(Saved data entries)
^^^^
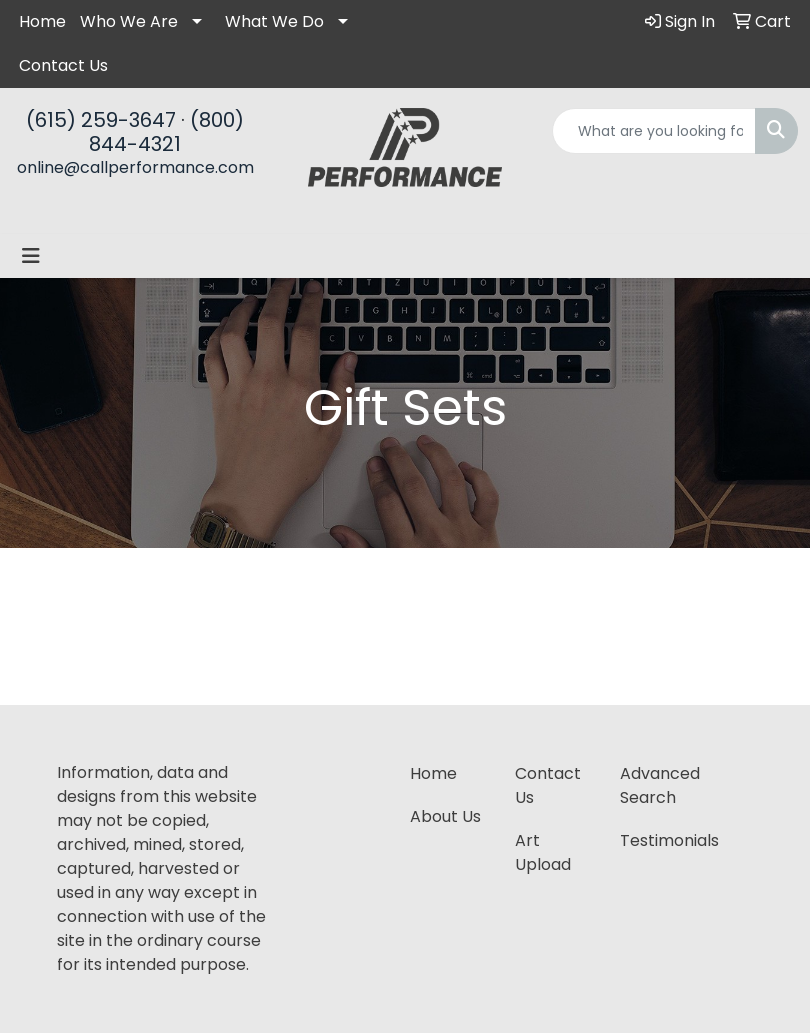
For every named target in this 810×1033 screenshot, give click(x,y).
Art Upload (543, 852)
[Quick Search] (654, 131)
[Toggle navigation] (31, 256)
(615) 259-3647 (101, 120)
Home (42, 21)
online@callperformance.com (135, 167)
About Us (445, 816)
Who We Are (129, 21)
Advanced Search (660, 785)
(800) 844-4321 (166, 132)
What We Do (274, 21)
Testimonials (660, 840)
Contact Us (63, 65)
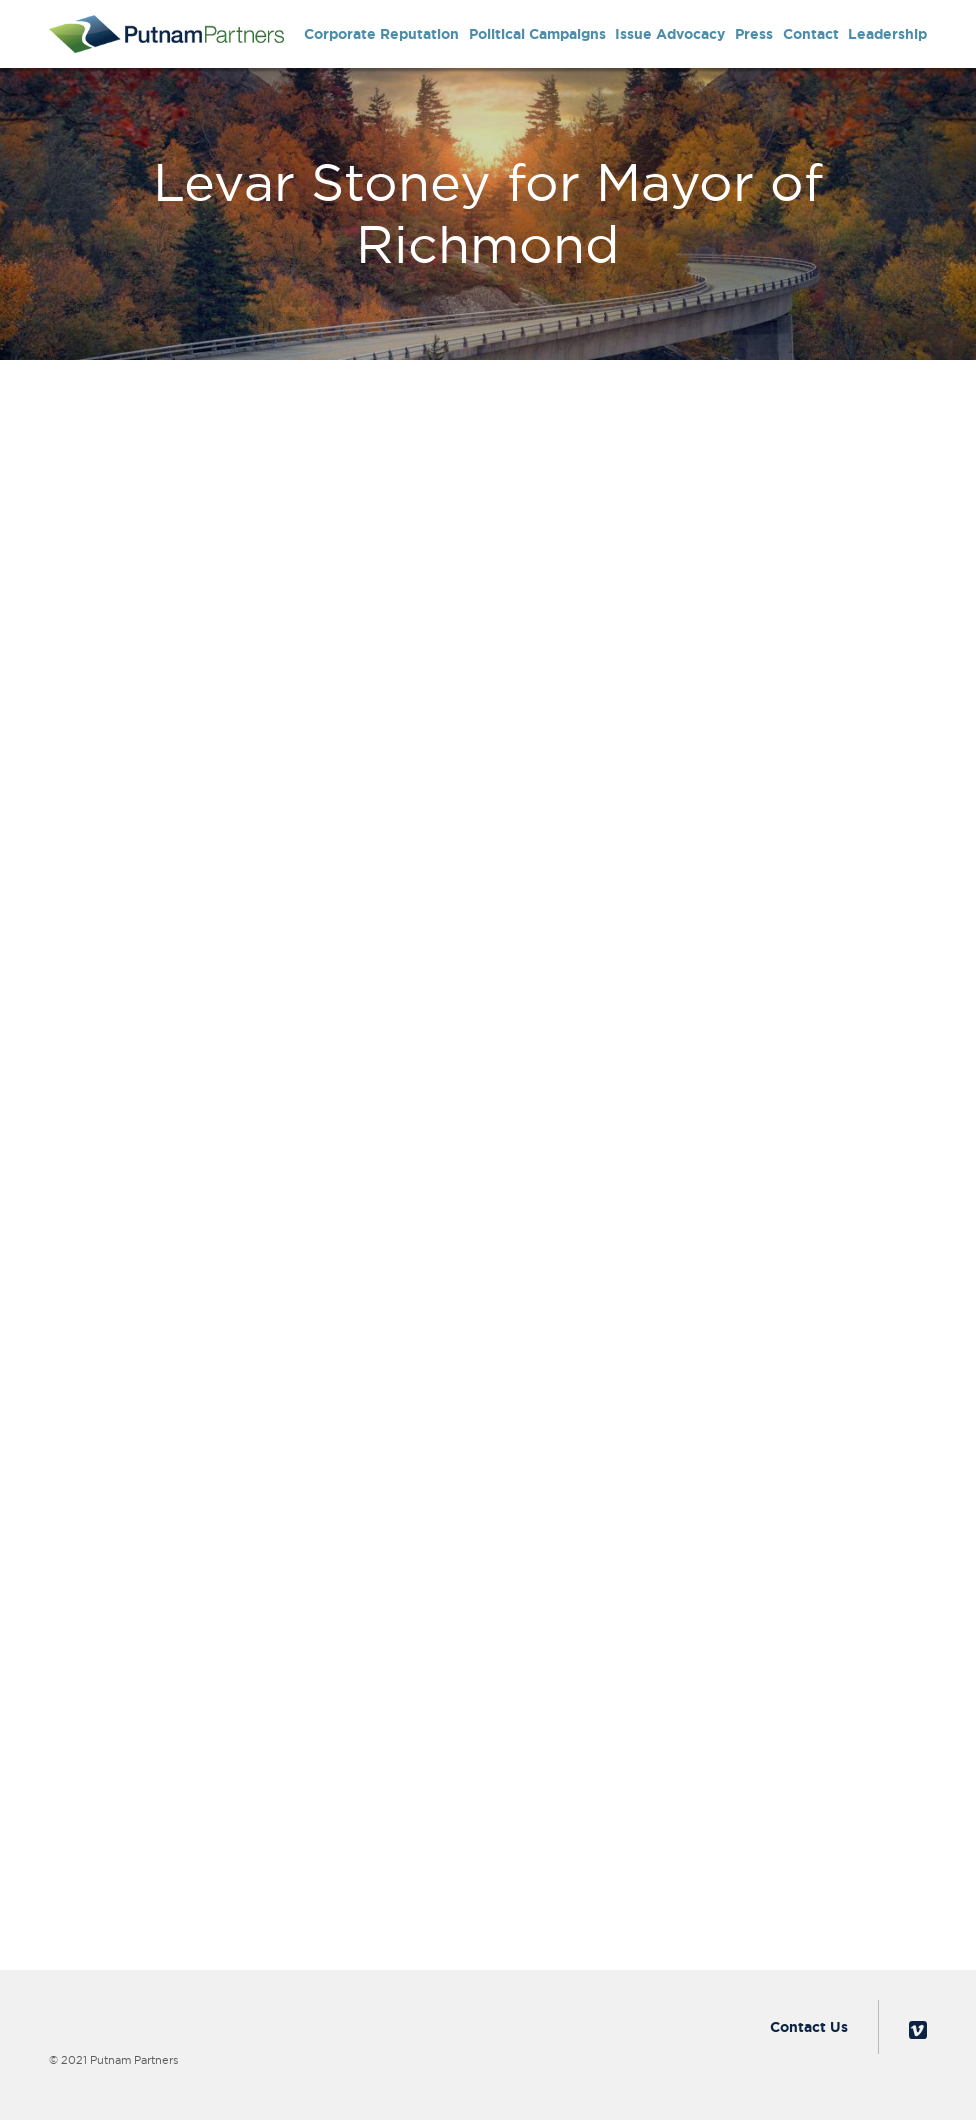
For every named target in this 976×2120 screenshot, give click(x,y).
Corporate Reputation (381, 34)
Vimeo (918, 2030)
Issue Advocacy (670, 34)
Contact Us (809, 2027)
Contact (811, 34)
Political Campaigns (537, 34)
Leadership (887, 34)
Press (754, 34)
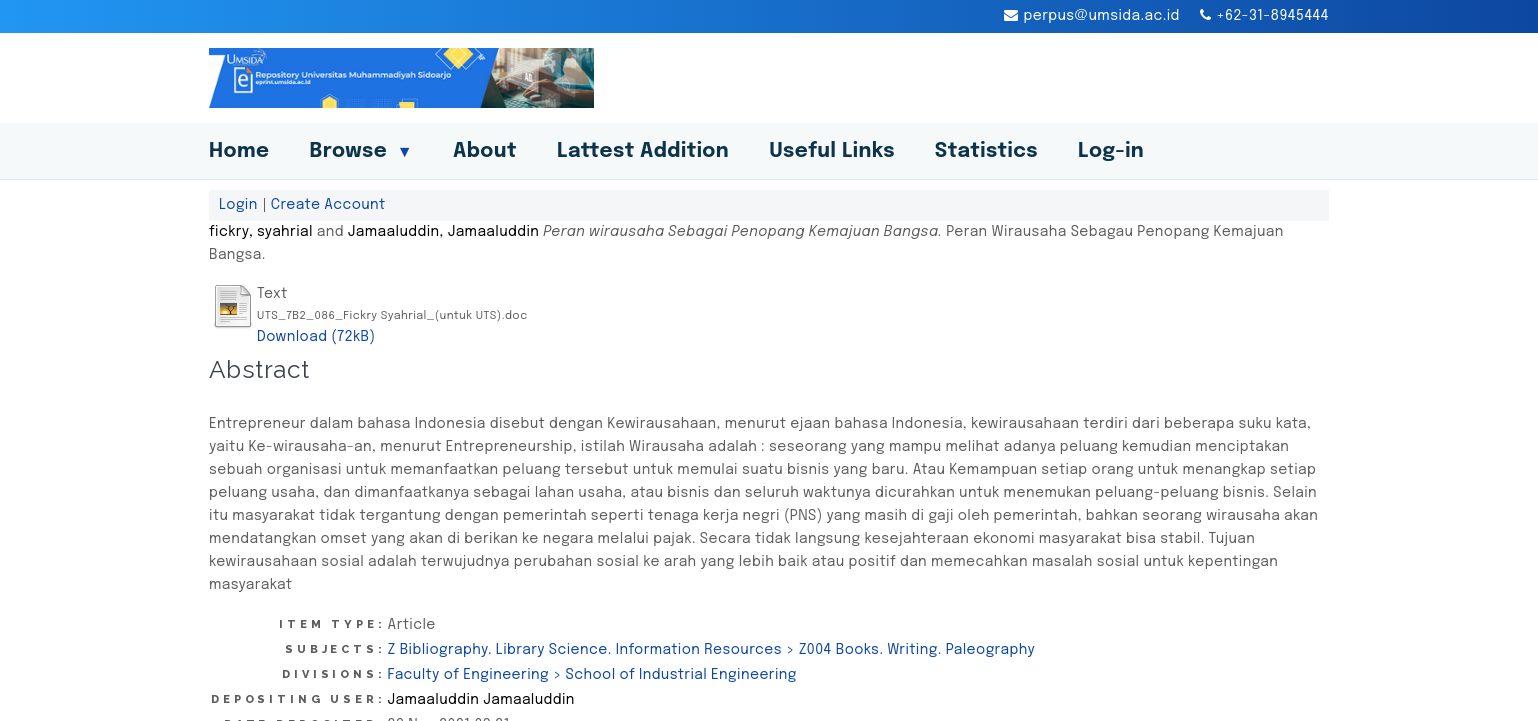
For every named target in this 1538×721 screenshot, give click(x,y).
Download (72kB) (316, 337)
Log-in (1111, 151)
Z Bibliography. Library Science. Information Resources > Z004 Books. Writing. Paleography (712, 650)
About (485, 151)
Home (239, 151)
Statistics (986, 151)
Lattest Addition (643, 151)
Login (238, 205)
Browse (361, 151)
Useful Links (832, 151)
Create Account (328, 205)
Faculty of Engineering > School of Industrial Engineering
^^^^
*Aim of the exercise:* I need every line of the data that has the word "give"; please list them.

*Solved problem:*
For every named target in this 810×1033 screenshot, give click(x,y).
For every named target in this 976×2120 screenshot, give click(x,y).
For every named target in this 1538×721 screenshot, give click(x,y).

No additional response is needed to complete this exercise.